The Sun Studio C, C++, and Fortran compilation environments have been enhanced to support the creation of both 32-bit and 64-bit applications. The 10.0 release of the C compiler from Sun Studio provides 64–bit compilation support.

Native and cross-compilation modes are supported. The default compilation environment continues to produce 32-bit applications. While both modes are supported, they are still architecture-specific. It is not possible to create SPARC objects on x86 machines, nor x86 objects on SPARC machines with the Sun compilers. In the absence of a specification of the architecture or mode of compilation, the appropriate __sparcv8 or __i386 symbol is defined by default, and as part of this, _ILP32 is also defined. This maximizes interoperability with the existing applications and hardware base.

Starting with the Sun Studio 8 release, use the cc(1) -xarch=generic64 flag to enable the 64-bit compilation environment.

This generates LP64 code in ELF64 objects. ELF64 is a 64-bit object file format supporting 64-bit processors and architectures. This is in contrast to the ELF32 object files generated when compiling in the default 32-bit mode.

The -xarch=generic64 flag is used to generate 64-bit code on either 32-bit or 64-bit system. Using the 32-bit compiler you can build 64-bit objects on a 32-bit system; however, you cannot run the 64-bit objects on a 32–bit system. You need not specify the library path for the 64-bit libraries. If the -l or -L option is used to specify an additional library or library path and that path points only to 32-bit libraries, the linker detects this and fails with an error.

For a description of compiler options, see the Sun Studio 10: C User's Guide.

32-bit and 64-bit Libraries

The Solaris operating environment provides shared libraries for both 32-bit and 64-bit compilation environments.

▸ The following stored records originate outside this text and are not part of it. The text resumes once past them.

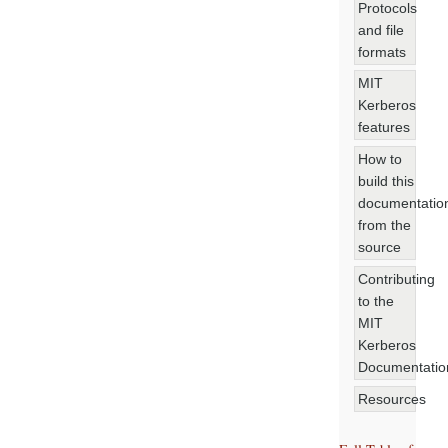
Protocols
and file
formats
MIT
Kerberos
features
How to
build this
documentatio
from the
source
Contributing
to the
MIT
Kerberos
Documentatio
Resources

32-bit applications must link with 32-bit libraries, and 64-bit applications must link with 64-bit libraries. It is not possible to create or execute a 32-bit application using 64-bit libraries. The 32-bit libraries continue to be located in /usr/lib and /usr/ccs/lib. The 64-bit libraries are located in a subdirectory of the appropriate lib directory. Because the placement of the 32-bit libraries has not changed, 32-bit applications built on prior releases are binary compatible. Portable Makefiles should refer to any library directories using the 64 symbolic link.

In order to build 64-bit applications, you need 64-bit libraries. It is possible to do either native or cross-compilation, because the 64-bit libraries are available for both 32-bit and 64-bit environments. The compiler and other miscellaneous tools (for example; ld, ar, and as) are 32–bit programs capable of building 64-bit programs on 32-bit or 64-bit systems. Of course, a 64-bit program built on a system running the 32-bit operating system cannot execute in that 32-bit environment.

Linking Object Files

The linker remains a 32-bit application, but this should be transparent to most users, since it is normally invoked indirectly by the compiler driver, for example, cc(1). If the linker is presented with a collection of ELF32 object files as input, it creates an ELF32 output file; similarly, if it is presented with a collection of ELF64 object files as input, it creates an ELF64 output file. Attempts to mix ELF32 and ELF64 input files are rejected by the linker.

LD_LIBRARY_PATH Environment Variable

SPARC. The two separate dynamic linker programs for 32-bit applications and for 64-bit applications are: /usr/lib/ld.so.1 and /usr/lib/sparcv9/ld.so.1.

x86. For the AMD64 architecture, the dynamic linker programs for 32-bit applications and 64-bit applications are: /usr/lib/ld.so.1 and /usr/lib/amd64/ld.so.1.

At runtime, both dynamic linkers search the same list of colon-separated directories specified by the LD_LIBRARY_PATH environment variable. However, the 32-bit dynamic linker binds only to 32-bit libraries, while the 64-bit dynamic linker binds only to 64-bit libraries. So directories containing both 32-bit and 64-bit libraries can be specified via LD_LIBRARY_PATH, if needed.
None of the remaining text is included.